La multiplication de sociétés privées devait préfigurer la Société nationale de développement urbain (SNDU). Cette superstructure de droit privé (en fait une holding) avait été taillée sur mesure pour Miltgen et devait inclure des dizaines de filiales, de la Société nationale des habitations à bon marché aux firmes de jardinage. La SNDU tomba victime des élections anticipées. L’actuel ministre du Logement Marc Hansen (DP) dit vouloir recentrer le FdL autour de son core-business, suivant en cela l’« audit organisationnel et fonctionnel » réalisé par PWC (pour la modique somme de 64 000 euros). Suite à cette opération de « recentrage », les activités de Nowicable ont été arrêtées au 1er janvier, celles de E-village au 31 mars 2016 et un liquidateur pour ces deux sociétés a été nommé. Devenues encombrantes, elles devront être dissoutes au plus vite. (Un rendez-vous auprès d’un notaire a été pris pour cet août.)

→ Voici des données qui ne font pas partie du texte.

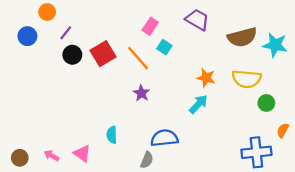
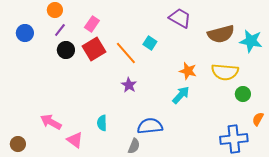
orange circle: (47, 12) -> (55, 10), moved
pink rectangle: (150, 26) -> (92, 24), moved
pink arrow: (52, 156) -> (51, 122), moved, size x1.5

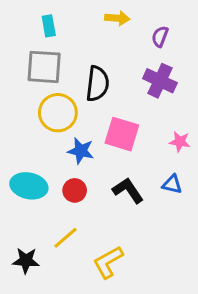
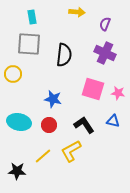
yellow circle: (58, 113) -> (13, 74), moved, size x0.7
pink square: (122, 134) -> (93, 89), moved
yellow L-shape: (108, 262) -> (71, 151), moved

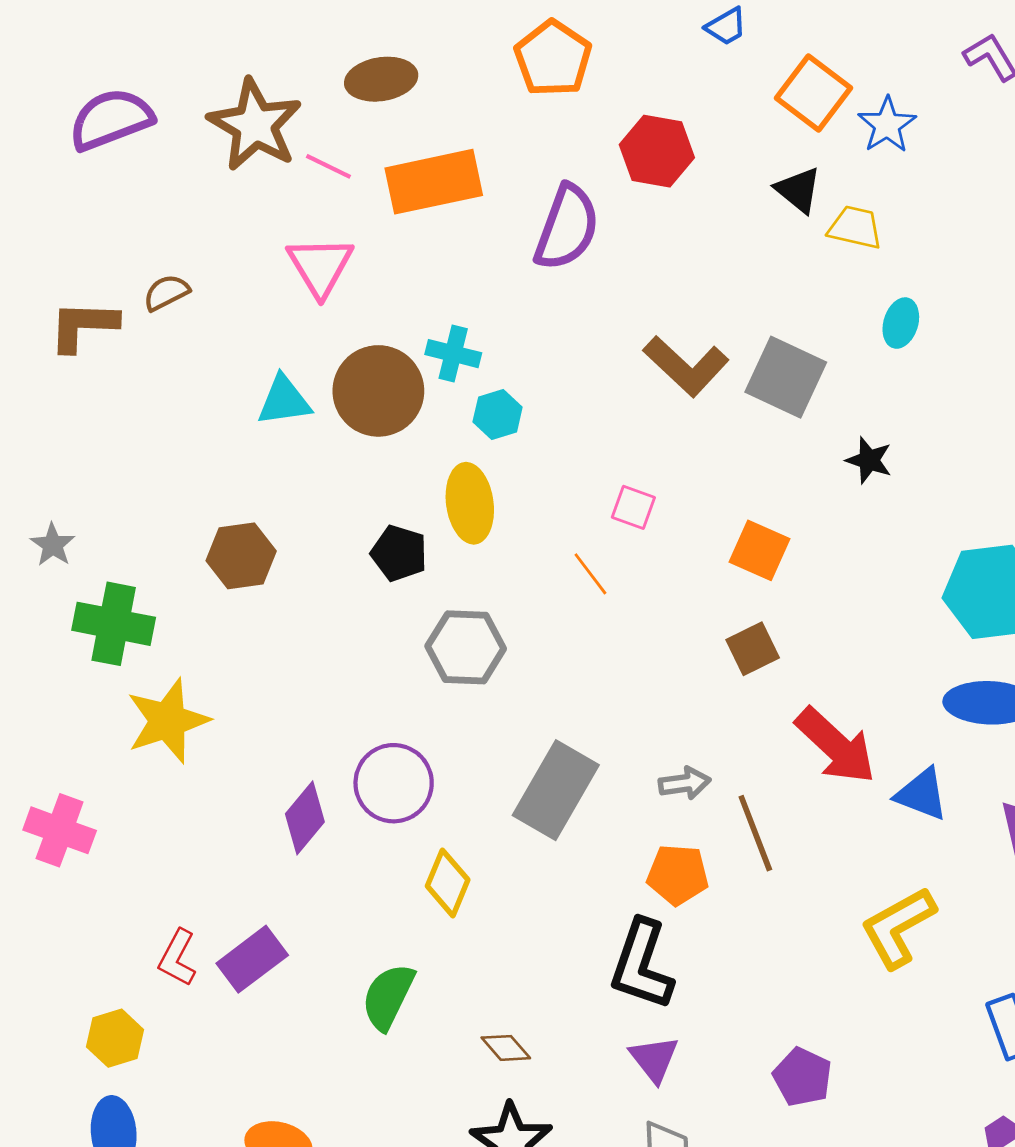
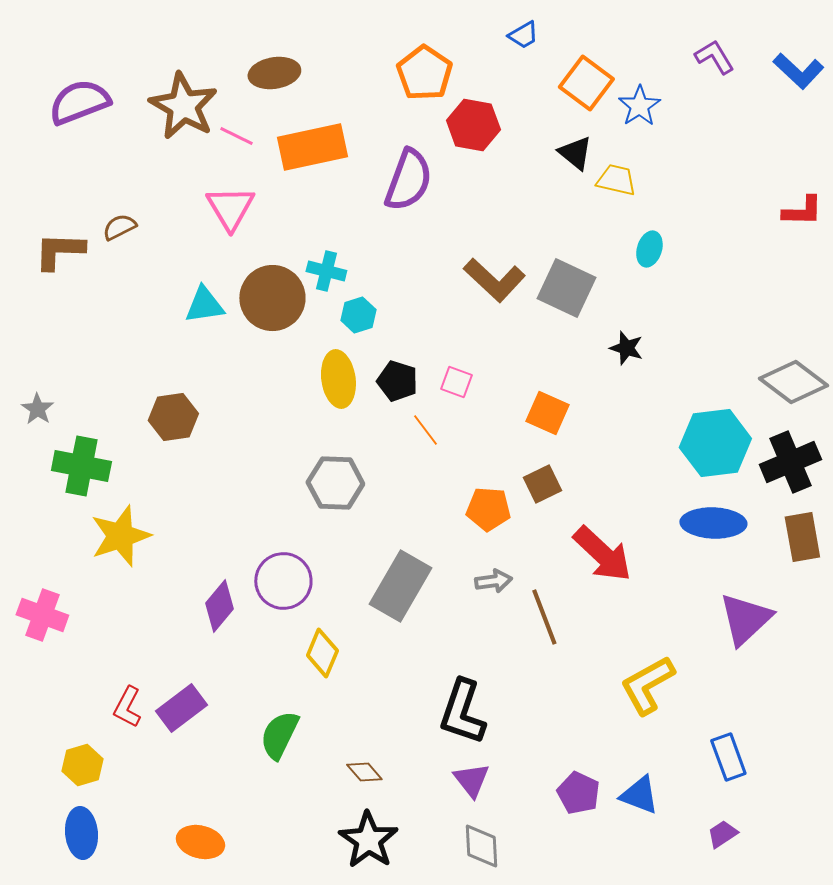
orange pentagon: (553, 58) -> (424, 73), moved
black pentagon: (399, 553) -> (397, 381), moved
blue triangle: (922, 794) -> (639, 795), moved
orange pentagon: (678, 875) -> (488, 509), moved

La mort annoncée de Nowicable et d’E-village témoigne du déclin d’une administration (d’Land du 6 mars 2015) et du surmenage de son président-directeur. Daniel Miltgen cumulait les postes, comme s’il n’y avait pas de lendemain : il était président-directeur du FdL, premier conseiller de gouvernement au ministère du Logement, coordinateur général à celui de l’Environnement, président du Fonds d’assainissement de la cité Syrdall et de la Commission consultative aéroportuaire. En outre, comme président de Nowicable, E-village & Co, il devait écouter les doléances télévisuelles de Hosingen à Rumelange, en passant par la Millebach et Esch-sur-Alzette.

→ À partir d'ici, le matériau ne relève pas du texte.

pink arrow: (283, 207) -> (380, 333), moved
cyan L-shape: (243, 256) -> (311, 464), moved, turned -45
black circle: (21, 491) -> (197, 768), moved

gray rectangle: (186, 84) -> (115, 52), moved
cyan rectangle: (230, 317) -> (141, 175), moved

Le déchu dit toujours croire dans son come-back. En juin 2013, dans une interview – menée via courriels – avec le mensuel Forum, Miltgen avait loué « das blinde Vertrauen meiner drei aufeinanderfolgenden Chefs, die Minister Jean Spautz, Fernand Boden und Marco Schank ». Cette confiance aurait agi sur lui « comme de l’adrénaline ». « C’était mon Fonds ; j’y ai travaillé sans relâche, les samedis, les dimanches, avec seulement dix jours de congé par an », dit-il aujourd’hui. Limogé de son poste en mars 2015, Miltgen se trouve désormais engagé dans une bataille judiciaire pour faire annuler sa révocation. (Il a perdu la première manche devant le Tribunal administratif, mais vient de faire appel.)

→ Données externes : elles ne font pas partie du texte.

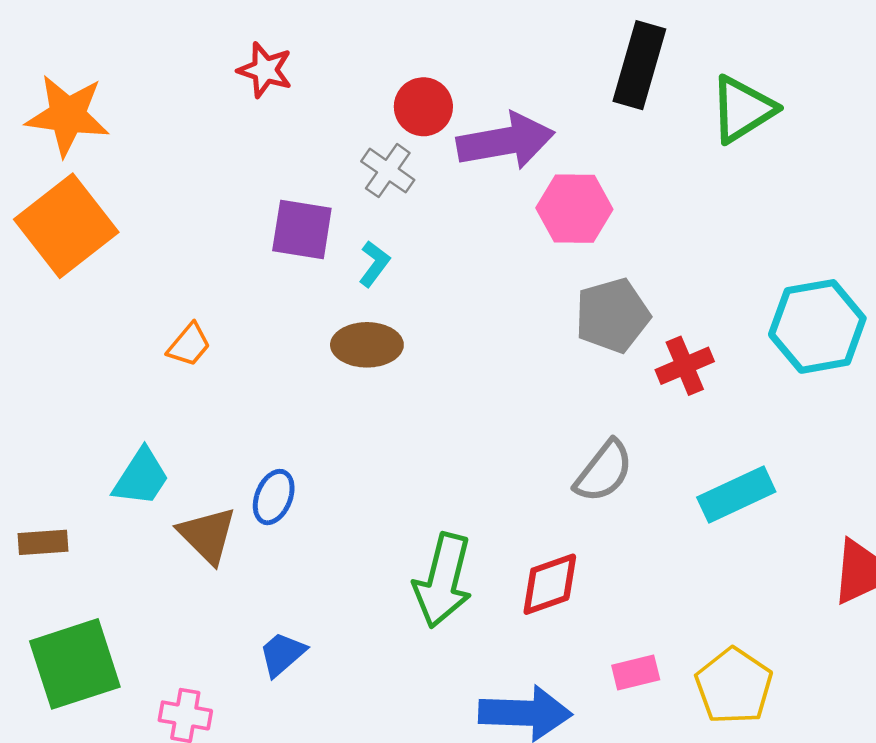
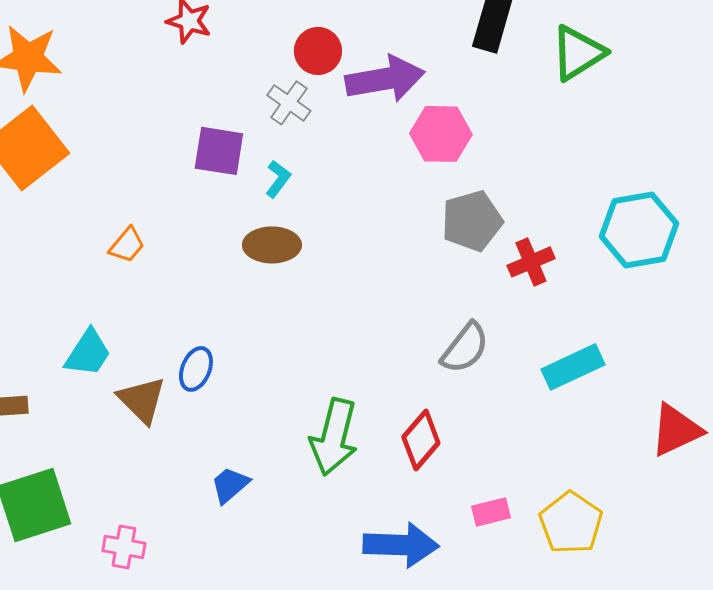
red diamond: (550, 584) -> (421, 440), turned -30
blue trapezoid: (282, 654) -> (230, 485), moved

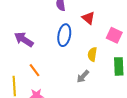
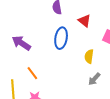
gray arrow: (83, 76) -> (94, 79), moved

En un quart de siècle, Miltgen sera passé du statut de « Wunderkind » de l’urbanisme, formé à Vienne, à celui de totem d’un « CSV-Staat » figé et décadent. (Miltgen dit être devenu membre du CSV, après un bref passage par la Jeunesse démocrate et libérale du Luxembourg.) Entretemps, Marc Hansen a placé des camarades du DP aux postes-clés de ses ministères. L’été dernier, Jean-Paul Marc, un agent immobilier et proche du ministre, fut nommé premier conseiller de gouvernement au Logement, tandis que Luc Schockmel, ancien secrétaire communal à Useldange (où Hansen avait été échevin), se trouva promu conseiller de gouvernement à l’Enseignement supérieur. Étant « un fonctionnaire compétent » (dixit Marc Hansen), Schockmel entra également au comité-directeur du FdL. Mais si le manège continue de tourner, les hauts fonctionnaires se savent désormais mortels.